Don’t Air Dry Your Dental Adhesive [What is the Oxygen Inhibited Layer]

In this article, I’ll explain why you shouldn’t air dry your dental adhesive (“bonding agent”) prior to curing it. In order to explain why these adhesives shouldn’t be air-dried, I’ll also describe the oxygen inhibited layer (OIL). Please note, this article is written with regard to fourth and sixth generation gold-standard adhesives (like Optibond FL, Clearfil SE and Clearfil SE protect). Universal adhesives have a solvent in them which require you to air dry it. That being said, even if you are not using a fourth or sixth generation adhesive, this article is still highly relevant. Ready to nerd out with me?

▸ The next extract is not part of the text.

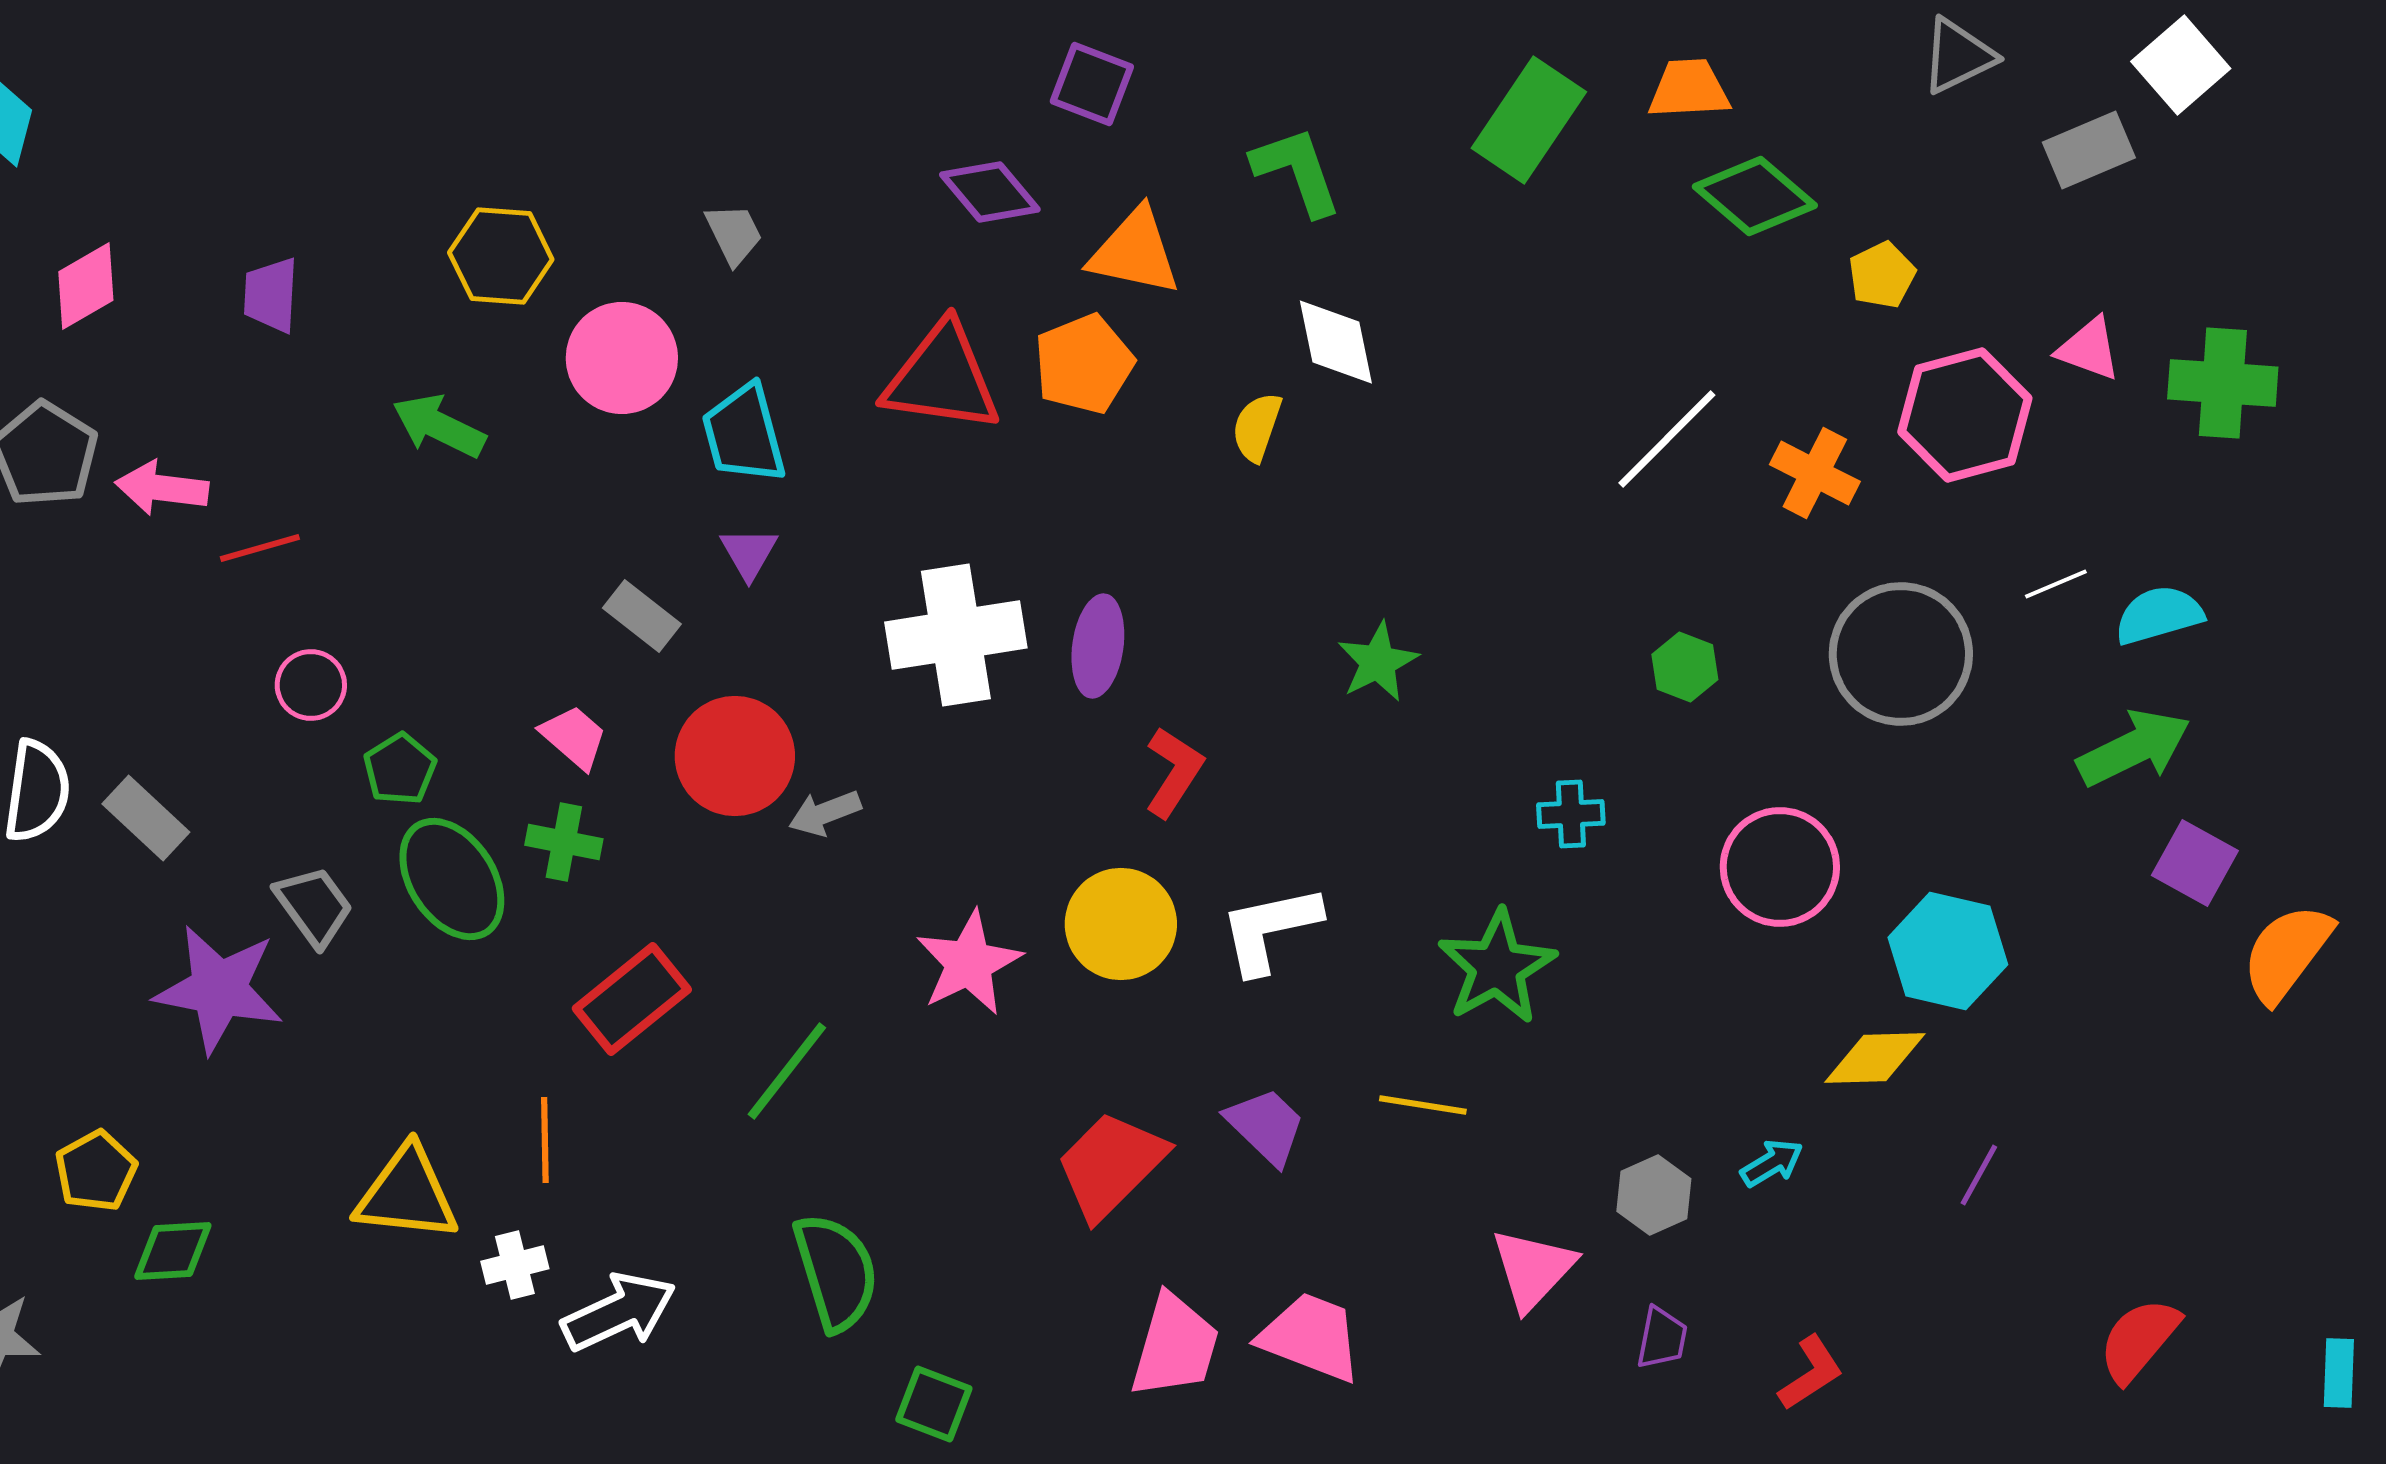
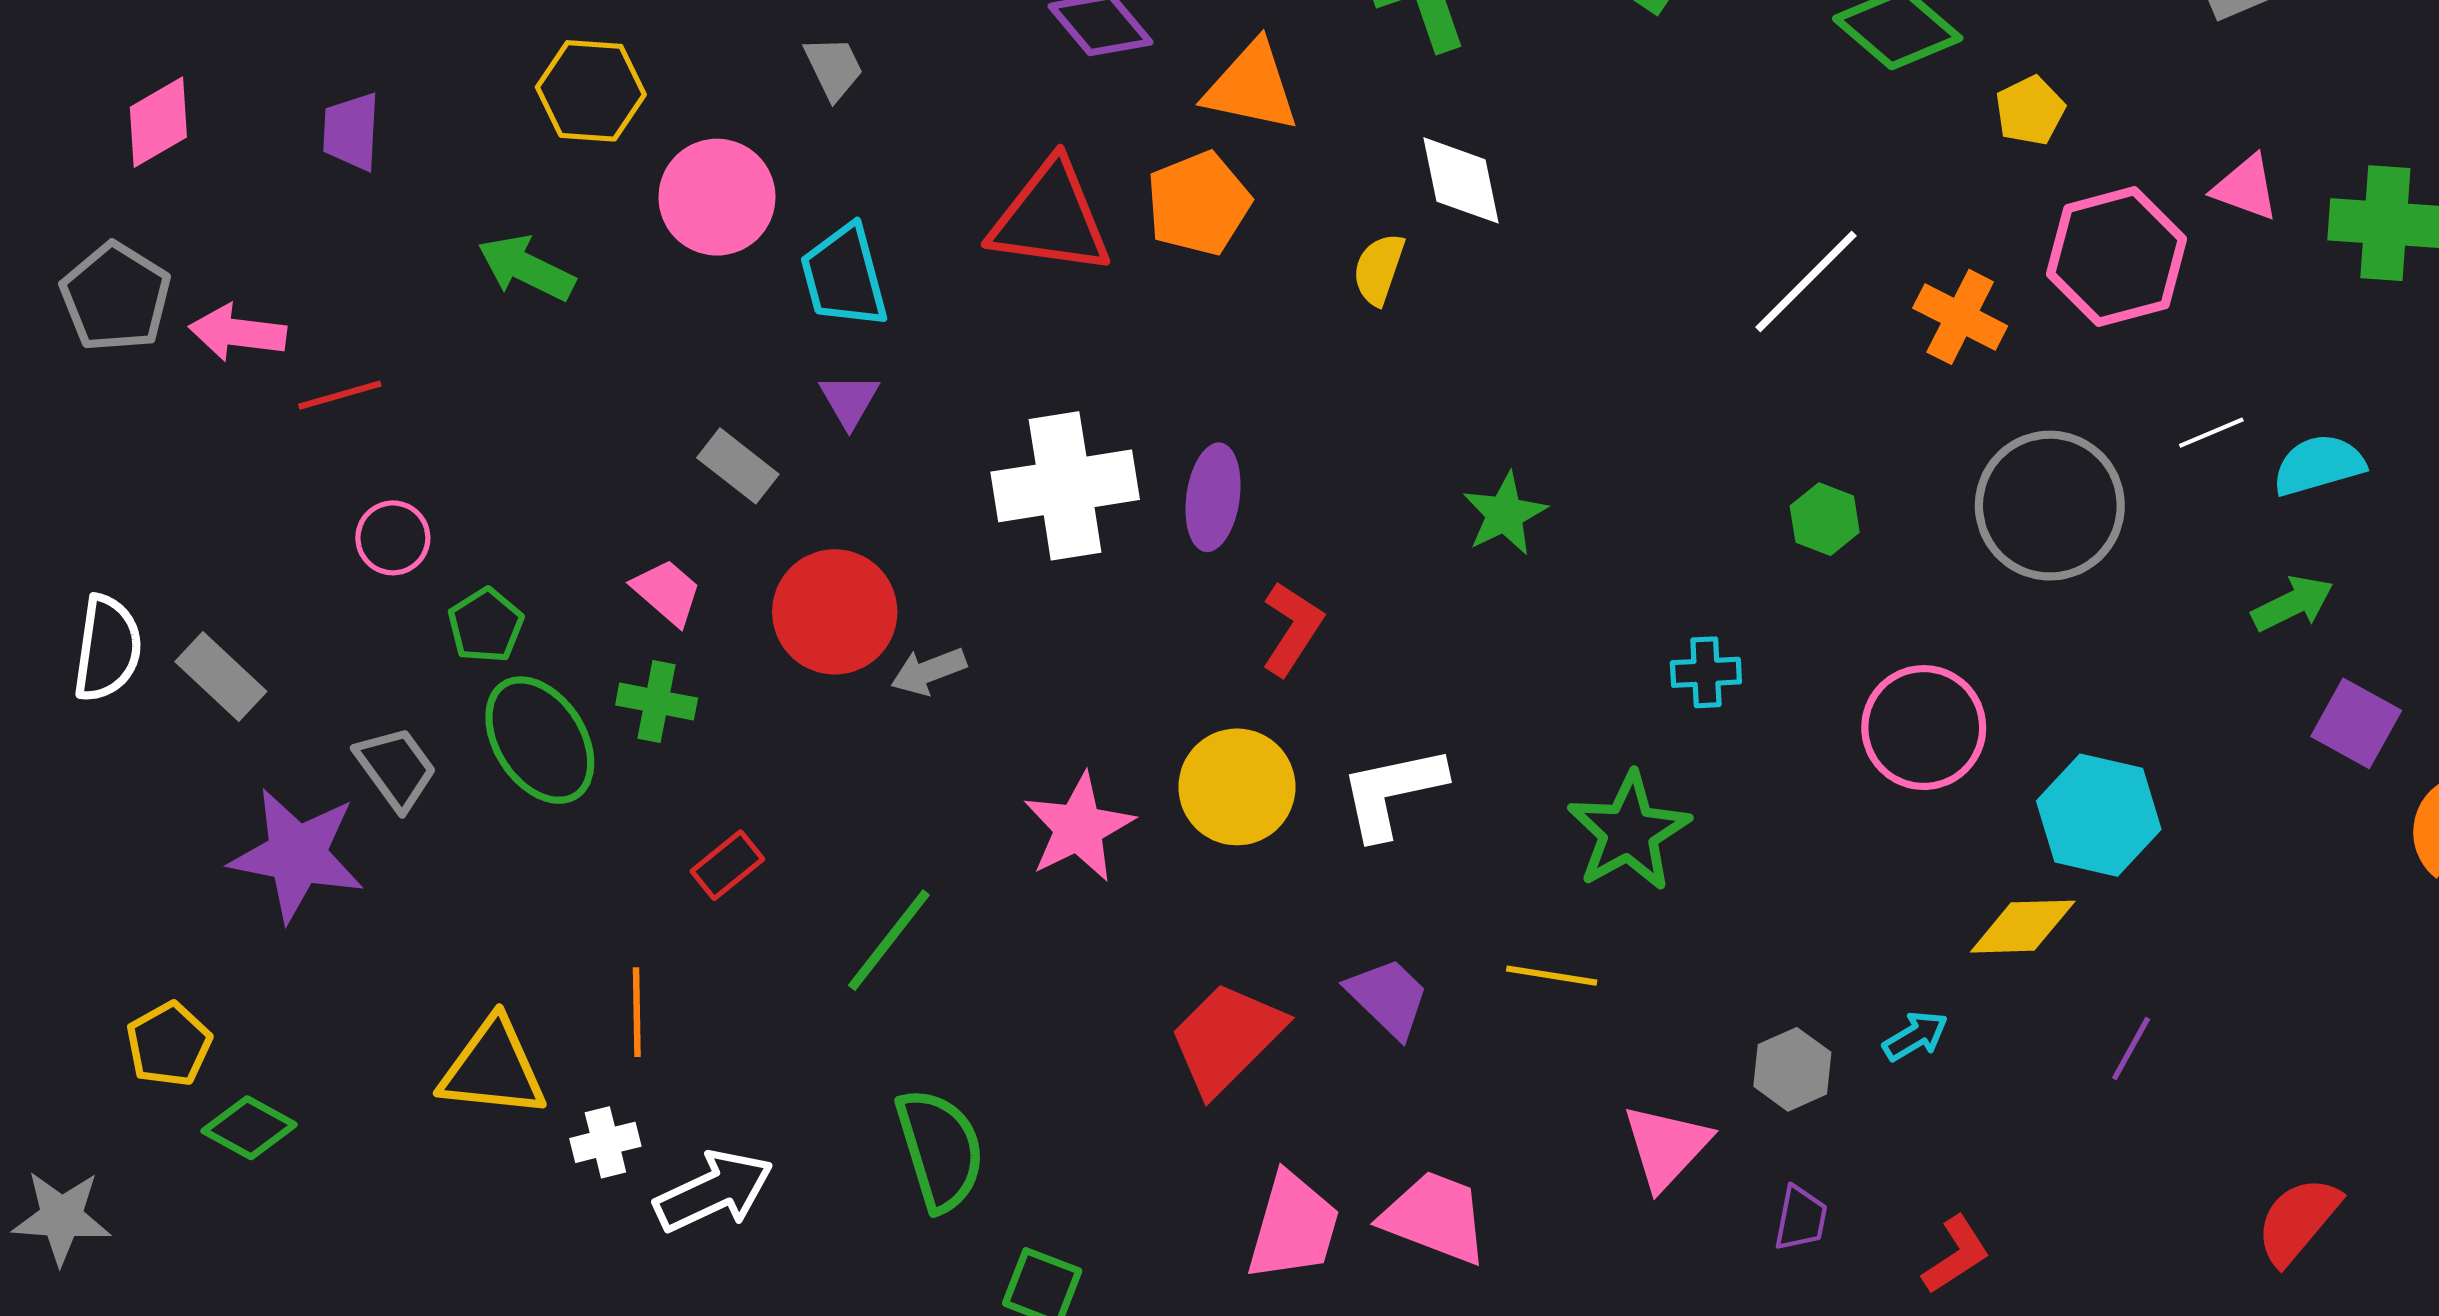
green arrow: (2134, 748) -> (2293, 604), size x0.7
red rectangle: (632, 999) -> (727, 865), size x0.6
green diamond: (173, 1251) -> (249, 1128), turned 32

To begin lets first acknowledge that dental composite is cured through a radical polymerization reaction.

However, free radicals, like the oxygen found in room air, prevent a thorough polymerization reaction from taking place. This means that the top-most layer of dental composites have a layer of uncured monomers. The literature reports this layer is anywhere from 4 μm- 53 μm thick.

Just to put that into perspective, the OIL is about half the thickness of a sheet of paper – its hard to believe something that thin is so impactful.

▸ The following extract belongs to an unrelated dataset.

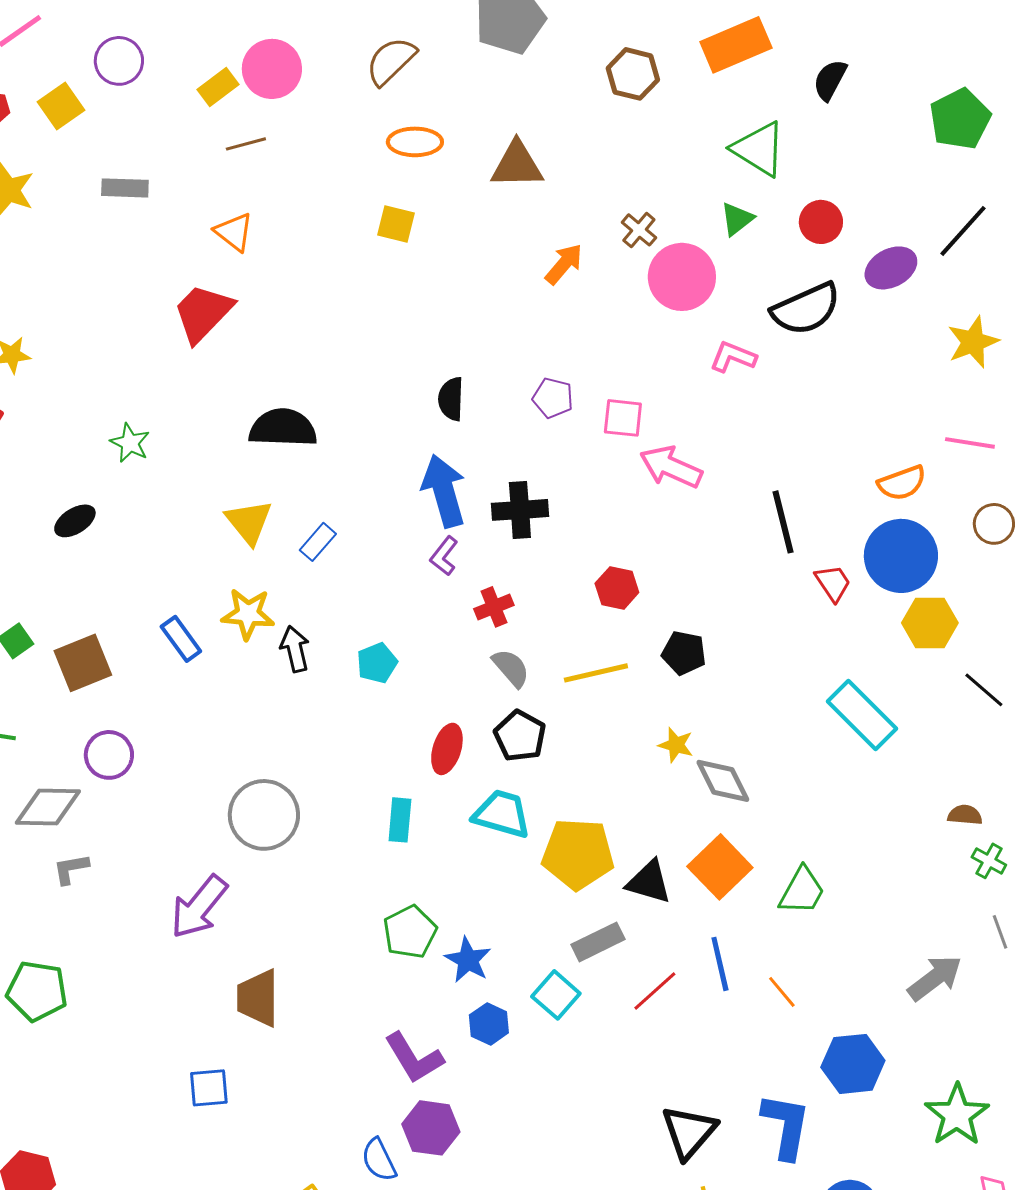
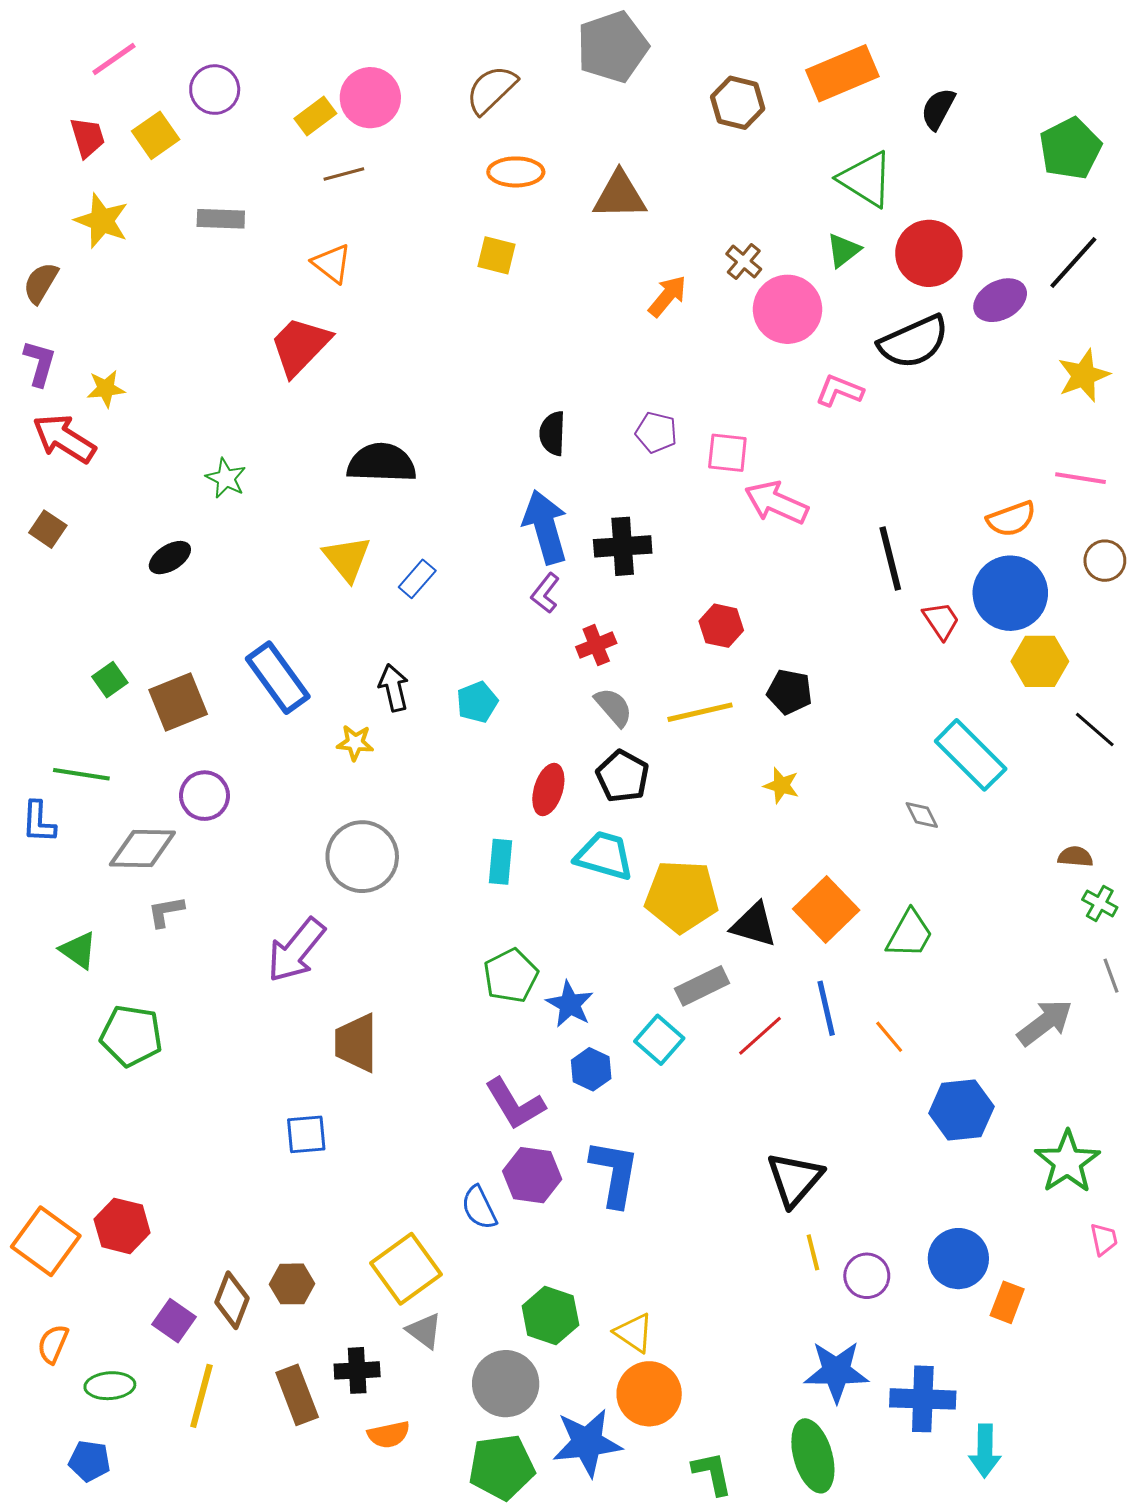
red circle: (821, 222) -> (929, 253), size x1.5
yellow star: (248, 614) -> (355, 743), moved, size x0.7
blue rectangle: (181, 639) -> (278, 678), size x1.5
gray diamond: (723, 781) -> (922, 815), moved, size x0.6
blue L-shape: (786, 1126) -> (615, 1173), moved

Moving along. Grossman found that the average adhesive thickness for Optibond FL is 221 μm. When an adhesive is air thinned, it can easily be thinned to the extent that it is only 10-50 μm thick.

Why is an adhesive thickness of 10-50 μm so problematic? Because that means the only thing left of the adhesive layer is the air inhibited layer, which will not adequately cure.

Now, Rueggeberg and Margeson reported that the OIL has some limited capability to undergo polymerization (aka cure), but its unsatisfactory for dental bonding.

So, in effect, air thinning the adhesive layer will cause an inadequate bond between the dentin and adhesive layer and may result in failure.

What should you do in the event you have excessive pooling of the bonding agent? Next time you’re thinking of air drying your dental adhesive, simply wick it away with a micro-brush.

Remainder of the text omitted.